= Beginning of Section =

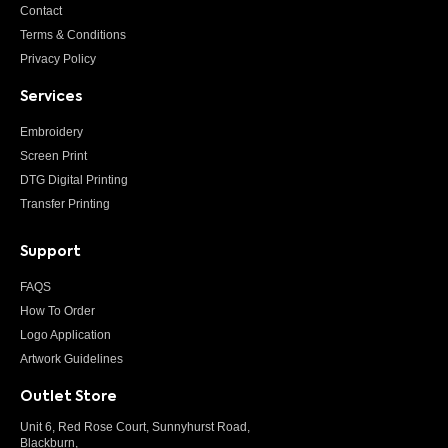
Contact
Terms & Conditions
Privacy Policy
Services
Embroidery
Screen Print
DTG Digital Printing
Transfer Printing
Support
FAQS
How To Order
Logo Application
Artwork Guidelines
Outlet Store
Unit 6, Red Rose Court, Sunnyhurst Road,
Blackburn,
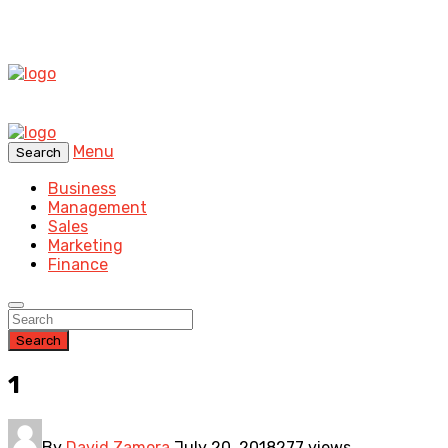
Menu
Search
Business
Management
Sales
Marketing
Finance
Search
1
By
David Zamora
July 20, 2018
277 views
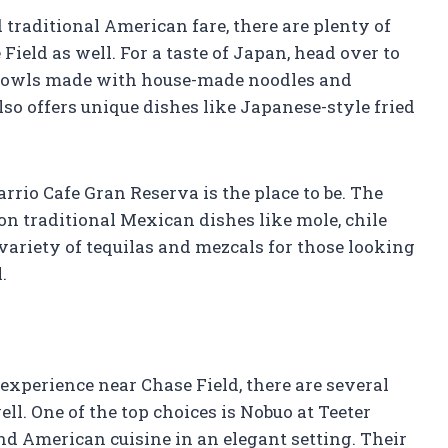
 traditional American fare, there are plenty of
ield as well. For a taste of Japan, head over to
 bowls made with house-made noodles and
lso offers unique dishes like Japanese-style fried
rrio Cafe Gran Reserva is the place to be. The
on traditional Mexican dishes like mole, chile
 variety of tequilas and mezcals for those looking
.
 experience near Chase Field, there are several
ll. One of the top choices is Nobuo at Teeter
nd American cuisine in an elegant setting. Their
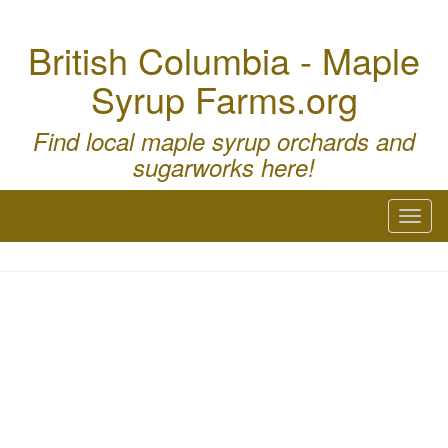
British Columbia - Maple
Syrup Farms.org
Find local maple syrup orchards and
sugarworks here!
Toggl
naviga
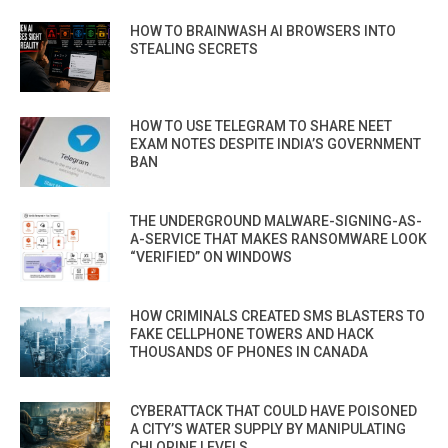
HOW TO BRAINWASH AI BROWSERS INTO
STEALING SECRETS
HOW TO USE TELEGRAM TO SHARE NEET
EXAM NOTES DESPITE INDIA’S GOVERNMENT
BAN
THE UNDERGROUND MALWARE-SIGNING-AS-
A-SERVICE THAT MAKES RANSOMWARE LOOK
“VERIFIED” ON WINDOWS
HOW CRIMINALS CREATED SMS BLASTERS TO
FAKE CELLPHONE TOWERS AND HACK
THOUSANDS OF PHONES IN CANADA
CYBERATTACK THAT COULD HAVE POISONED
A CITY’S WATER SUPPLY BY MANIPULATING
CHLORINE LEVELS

= End of Section =

- **Work task**: With the pictures set aside, copy each line above as written.

- **Problem solution**:
Contact
Terms & Conditions
Privacy Policy
Services
Embroidery
Screen Print
DTG Digital Printing
Transfer Printing
Support
FAQS
How To Order
Logo Application
Artwork Guidelines
Outlet Store
Unit 6, Red Rose Court, Sunnyhurst Road,
Blackburn,
Menu
Search
Business
Management
Sales
Marketing
Finance
Search
1
By
David Zamora
July 20, 2018
277 views
 traditional American fare, there are plenty of
ield as well. For a taste of Japan, head over to
 bowls made with house-made noodles and
lso offers unique dishes like Japanese-style fried
rrio Cafe Gran Reserva is the place to be. The
on traditional Mexican dishes like mole, chile
 variety of tequilas and mezcals for those looking
.
 experience near Chase Field, there are several
ll. One of the top choices is Nobuo at Teeter
nd American cuisine in an elegant setting. Their
British Columbia - Maple
Syrup Farms.org
Find local maple syrup orchards and
sugarworks here!
Toggl
naviga
HOW TO BRAINWASH AI BROWSERS INTO
STEALING SECRETS
HOW TO USE TELEGRAM TO SHARE NEET
EXAM NOTES DESPITE INDIA’S GOVERNMENT
BAN
THE UNDERGROUND MALWARE-SIGNING-AS-
A-SERVICE THAT MAKES RANSOMWARE LOOK
“VERIFIED” ON WINDOWS
HOW CRIMINALS CREATED SMS BLASTERS TO
FAKE CELLPHONE TOWERS AND HACK
THOUSANDS OF PHONES IN CANADA
CYBERATTACK THAT COULD HAVE POISONED
A CITY’S WATER SUPPLY BY MANIPULATING
CHLORINE LEVELS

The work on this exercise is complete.